> **Exercise objective**: In the data below, find every line with the word "Калуга" and copy it.

[Saved entries]
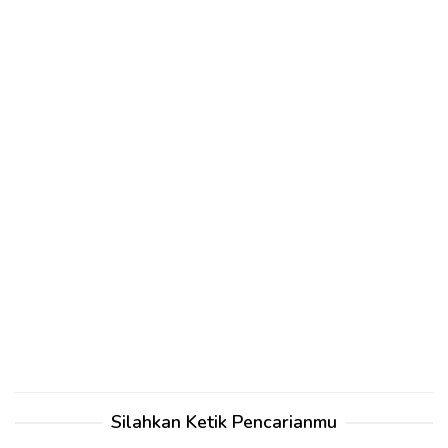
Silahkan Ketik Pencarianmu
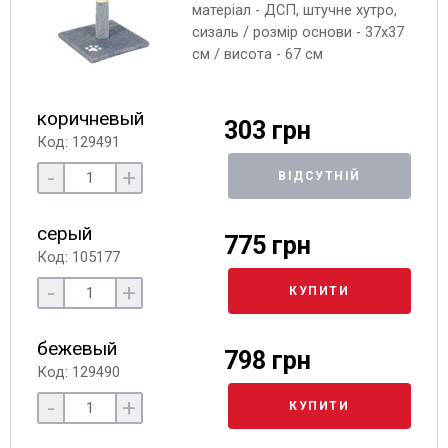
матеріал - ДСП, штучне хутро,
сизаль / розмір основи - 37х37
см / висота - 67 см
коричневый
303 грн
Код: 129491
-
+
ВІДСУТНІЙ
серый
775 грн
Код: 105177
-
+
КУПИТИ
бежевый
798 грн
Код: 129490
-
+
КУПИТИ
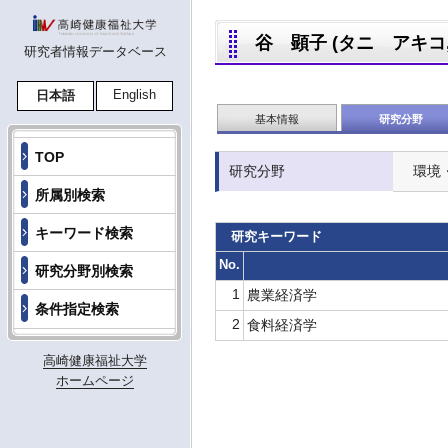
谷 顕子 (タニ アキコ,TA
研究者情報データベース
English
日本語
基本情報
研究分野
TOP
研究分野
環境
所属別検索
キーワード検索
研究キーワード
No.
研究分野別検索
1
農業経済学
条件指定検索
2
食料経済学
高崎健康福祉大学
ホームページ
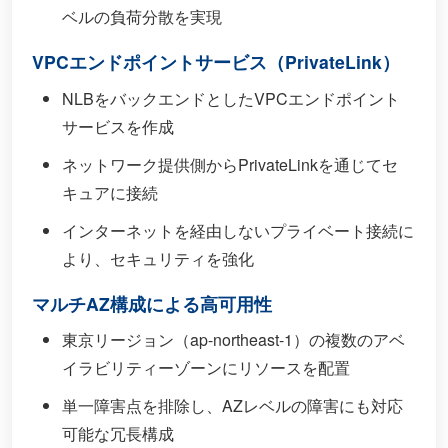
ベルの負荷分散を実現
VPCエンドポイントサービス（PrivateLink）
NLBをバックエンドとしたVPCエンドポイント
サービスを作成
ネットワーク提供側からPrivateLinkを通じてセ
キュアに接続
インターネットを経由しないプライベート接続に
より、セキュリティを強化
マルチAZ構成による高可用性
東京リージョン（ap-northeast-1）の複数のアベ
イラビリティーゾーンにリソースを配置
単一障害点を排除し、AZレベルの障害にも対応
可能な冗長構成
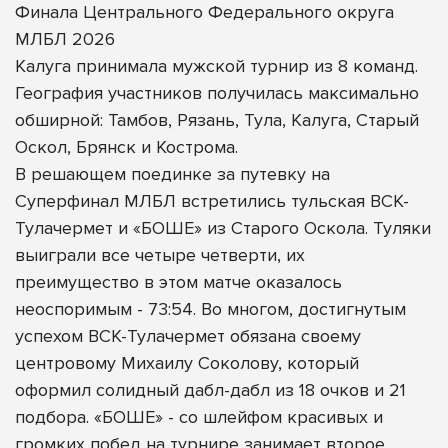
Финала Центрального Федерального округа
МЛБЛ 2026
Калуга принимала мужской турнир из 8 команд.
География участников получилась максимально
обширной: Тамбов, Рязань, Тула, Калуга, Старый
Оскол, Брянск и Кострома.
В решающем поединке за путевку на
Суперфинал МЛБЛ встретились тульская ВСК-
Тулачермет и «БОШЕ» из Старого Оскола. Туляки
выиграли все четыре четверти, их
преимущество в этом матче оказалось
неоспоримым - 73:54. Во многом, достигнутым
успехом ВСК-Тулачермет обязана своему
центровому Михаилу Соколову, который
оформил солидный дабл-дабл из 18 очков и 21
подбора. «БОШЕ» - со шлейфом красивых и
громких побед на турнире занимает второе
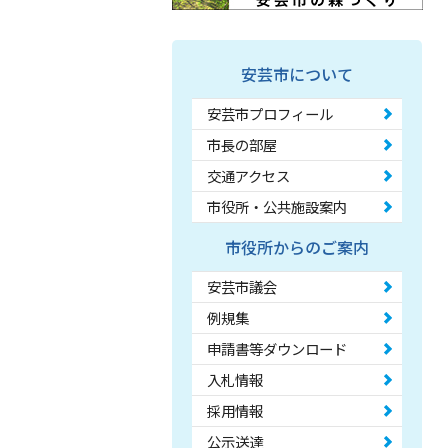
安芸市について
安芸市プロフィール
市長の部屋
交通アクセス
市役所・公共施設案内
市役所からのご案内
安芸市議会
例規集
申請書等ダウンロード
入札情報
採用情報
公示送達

> **Response for this exercise**:
Калуга принимала мужской турнир из 8 команд.
обширной: Тамбов, Рязань, Тула, Калуга, Старый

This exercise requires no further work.